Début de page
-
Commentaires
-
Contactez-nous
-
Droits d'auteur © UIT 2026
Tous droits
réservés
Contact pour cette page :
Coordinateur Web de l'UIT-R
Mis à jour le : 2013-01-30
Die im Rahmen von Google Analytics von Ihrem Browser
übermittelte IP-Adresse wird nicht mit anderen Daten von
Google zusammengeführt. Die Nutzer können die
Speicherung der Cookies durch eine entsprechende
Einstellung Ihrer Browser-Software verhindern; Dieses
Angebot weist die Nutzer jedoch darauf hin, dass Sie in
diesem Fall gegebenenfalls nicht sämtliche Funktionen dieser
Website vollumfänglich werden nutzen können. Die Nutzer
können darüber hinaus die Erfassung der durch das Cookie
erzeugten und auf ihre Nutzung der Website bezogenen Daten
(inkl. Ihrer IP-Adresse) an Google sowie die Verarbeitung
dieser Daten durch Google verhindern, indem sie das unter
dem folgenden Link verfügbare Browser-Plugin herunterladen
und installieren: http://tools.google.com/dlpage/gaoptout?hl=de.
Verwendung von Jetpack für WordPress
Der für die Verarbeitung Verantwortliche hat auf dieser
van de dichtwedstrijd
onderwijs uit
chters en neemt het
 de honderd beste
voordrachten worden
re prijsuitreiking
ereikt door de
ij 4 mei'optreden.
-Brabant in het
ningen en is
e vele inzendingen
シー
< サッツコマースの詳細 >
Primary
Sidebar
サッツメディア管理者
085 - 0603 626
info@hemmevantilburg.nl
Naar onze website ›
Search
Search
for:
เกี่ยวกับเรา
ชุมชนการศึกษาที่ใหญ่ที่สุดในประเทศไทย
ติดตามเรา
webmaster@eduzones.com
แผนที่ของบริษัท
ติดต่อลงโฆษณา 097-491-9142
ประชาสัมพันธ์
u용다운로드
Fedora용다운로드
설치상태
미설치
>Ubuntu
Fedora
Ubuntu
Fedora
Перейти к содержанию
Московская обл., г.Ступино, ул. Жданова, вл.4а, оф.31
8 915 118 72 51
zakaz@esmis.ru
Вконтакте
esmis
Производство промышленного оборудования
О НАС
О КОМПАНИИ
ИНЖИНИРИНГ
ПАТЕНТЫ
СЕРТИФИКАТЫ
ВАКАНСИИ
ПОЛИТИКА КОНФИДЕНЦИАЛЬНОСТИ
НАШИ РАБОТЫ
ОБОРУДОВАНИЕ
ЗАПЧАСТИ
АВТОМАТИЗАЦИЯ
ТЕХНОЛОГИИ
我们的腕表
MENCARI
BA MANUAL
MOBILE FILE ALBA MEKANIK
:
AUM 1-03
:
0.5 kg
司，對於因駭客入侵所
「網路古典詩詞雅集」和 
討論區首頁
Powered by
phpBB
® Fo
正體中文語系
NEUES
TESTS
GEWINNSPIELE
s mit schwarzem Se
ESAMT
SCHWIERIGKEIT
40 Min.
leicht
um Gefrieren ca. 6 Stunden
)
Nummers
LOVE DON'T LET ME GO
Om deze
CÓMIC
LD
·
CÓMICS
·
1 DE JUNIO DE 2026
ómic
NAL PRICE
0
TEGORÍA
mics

--

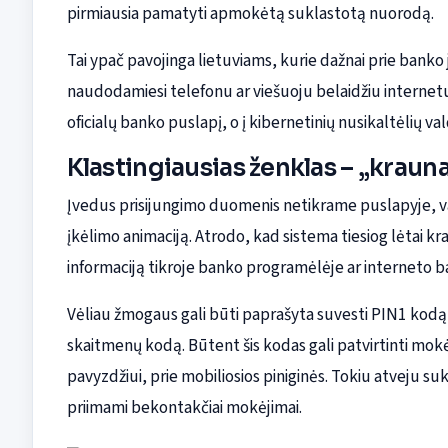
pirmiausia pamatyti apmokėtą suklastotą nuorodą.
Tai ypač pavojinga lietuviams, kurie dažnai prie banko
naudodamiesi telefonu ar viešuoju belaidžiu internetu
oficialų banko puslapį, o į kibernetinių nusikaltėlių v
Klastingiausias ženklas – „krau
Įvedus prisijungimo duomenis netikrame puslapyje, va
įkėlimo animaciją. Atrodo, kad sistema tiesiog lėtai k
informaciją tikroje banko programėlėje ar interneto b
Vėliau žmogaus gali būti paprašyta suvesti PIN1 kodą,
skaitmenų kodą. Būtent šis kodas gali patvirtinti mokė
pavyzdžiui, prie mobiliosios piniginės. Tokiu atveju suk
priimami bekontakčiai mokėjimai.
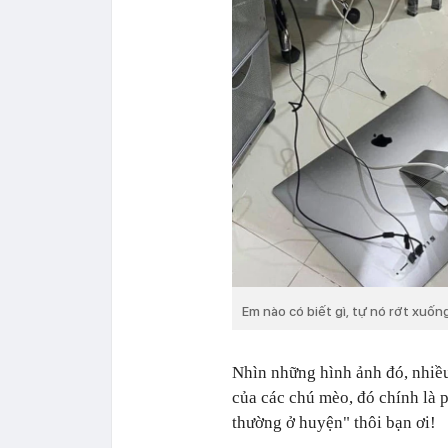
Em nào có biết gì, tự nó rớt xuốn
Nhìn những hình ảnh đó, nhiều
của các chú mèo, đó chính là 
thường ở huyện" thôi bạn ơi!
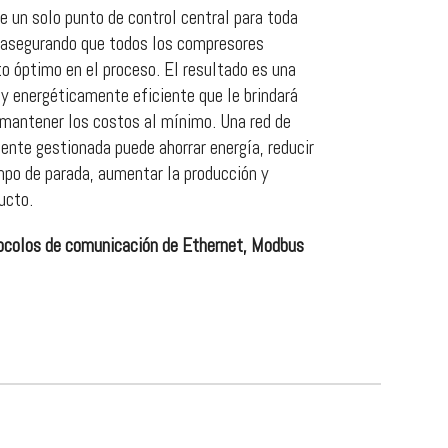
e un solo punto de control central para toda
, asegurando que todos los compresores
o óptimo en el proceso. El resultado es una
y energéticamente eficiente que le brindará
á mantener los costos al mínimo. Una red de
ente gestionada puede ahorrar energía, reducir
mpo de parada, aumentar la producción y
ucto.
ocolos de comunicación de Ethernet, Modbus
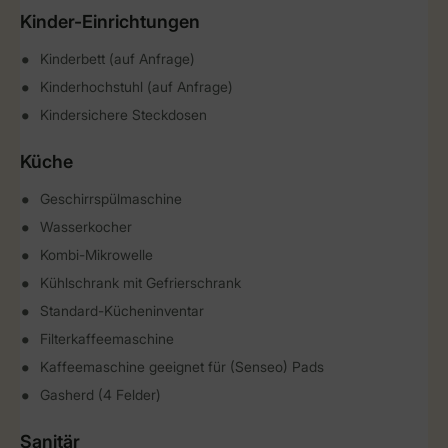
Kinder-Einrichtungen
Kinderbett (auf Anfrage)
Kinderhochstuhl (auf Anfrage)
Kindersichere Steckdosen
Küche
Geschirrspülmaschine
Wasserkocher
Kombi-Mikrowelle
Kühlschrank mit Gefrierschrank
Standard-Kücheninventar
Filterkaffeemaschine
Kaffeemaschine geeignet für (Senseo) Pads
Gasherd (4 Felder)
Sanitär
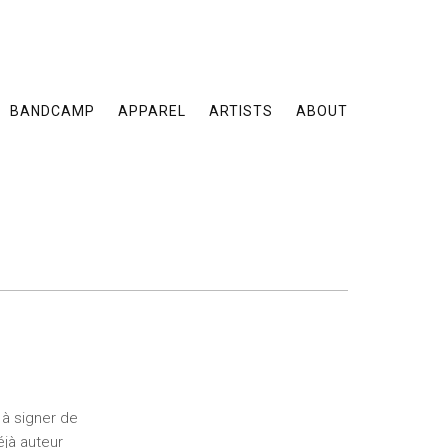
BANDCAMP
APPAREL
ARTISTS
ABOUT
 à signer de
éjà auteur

==

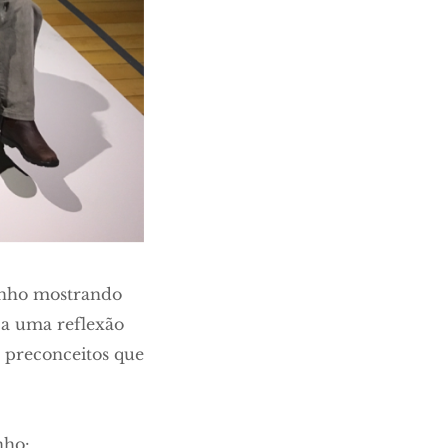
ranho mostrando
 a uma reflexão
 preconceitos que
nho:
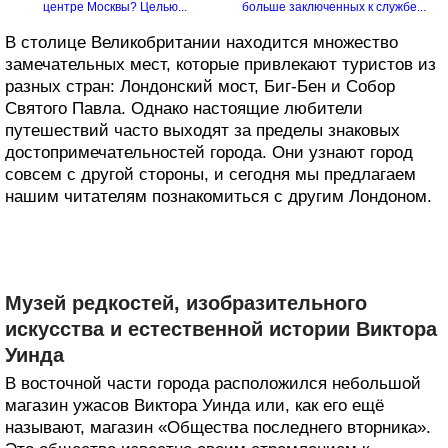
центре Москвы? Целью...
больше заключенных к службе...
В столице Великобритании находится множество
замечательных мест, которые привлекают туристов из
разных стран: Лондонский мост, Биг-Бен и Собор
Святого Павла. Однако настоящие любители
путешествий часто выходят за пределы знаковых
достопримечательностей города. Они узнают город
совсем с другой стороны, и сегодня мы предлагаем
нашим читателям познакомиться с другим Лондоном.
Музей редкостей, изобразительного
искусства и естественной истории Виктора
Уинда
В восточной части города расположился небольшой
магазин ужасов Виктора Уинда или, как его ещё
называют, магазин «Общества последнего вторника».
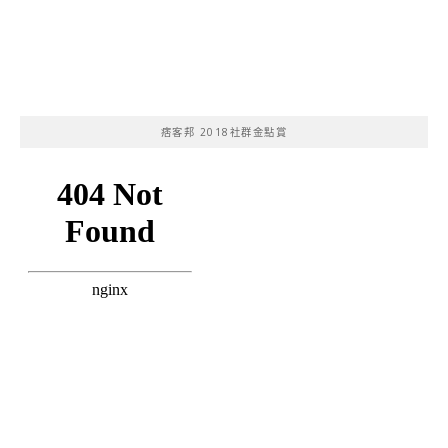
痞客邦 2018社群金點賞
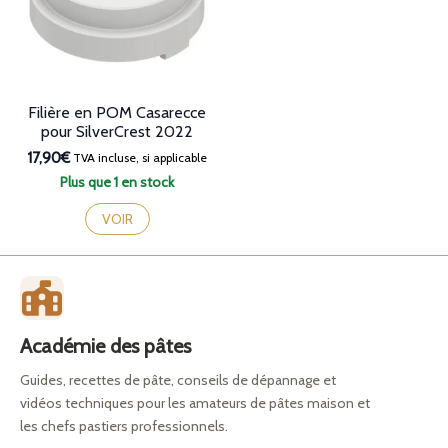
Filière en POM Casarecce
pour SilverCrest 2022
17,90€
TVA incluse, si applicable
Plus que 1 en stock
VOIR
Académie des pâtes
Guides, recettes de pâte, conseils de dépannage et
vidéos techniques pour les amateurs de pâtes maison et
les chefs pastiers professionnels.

__Action item__: From the entries above, copy exactly the lines starting at the one with "痞客邦 2018社群金點賞" and stopping at the one with "les chefs pastiers professionnels.", keeping both ends. Drop the pictures.

__Solution__:
痞客邦 2018社群金點賞
Filière en POM Casarecce
pour SilverCrest 2022
17,90€
TVA incluse, si applicable
Plus que 1 en stock
VOIR
Académie des pâtes
Guides, recettes de pâte, conseils de dépannage et
vidéos techniques pour les amateurs de pâtes maison et
les chefs pastiers professionnels.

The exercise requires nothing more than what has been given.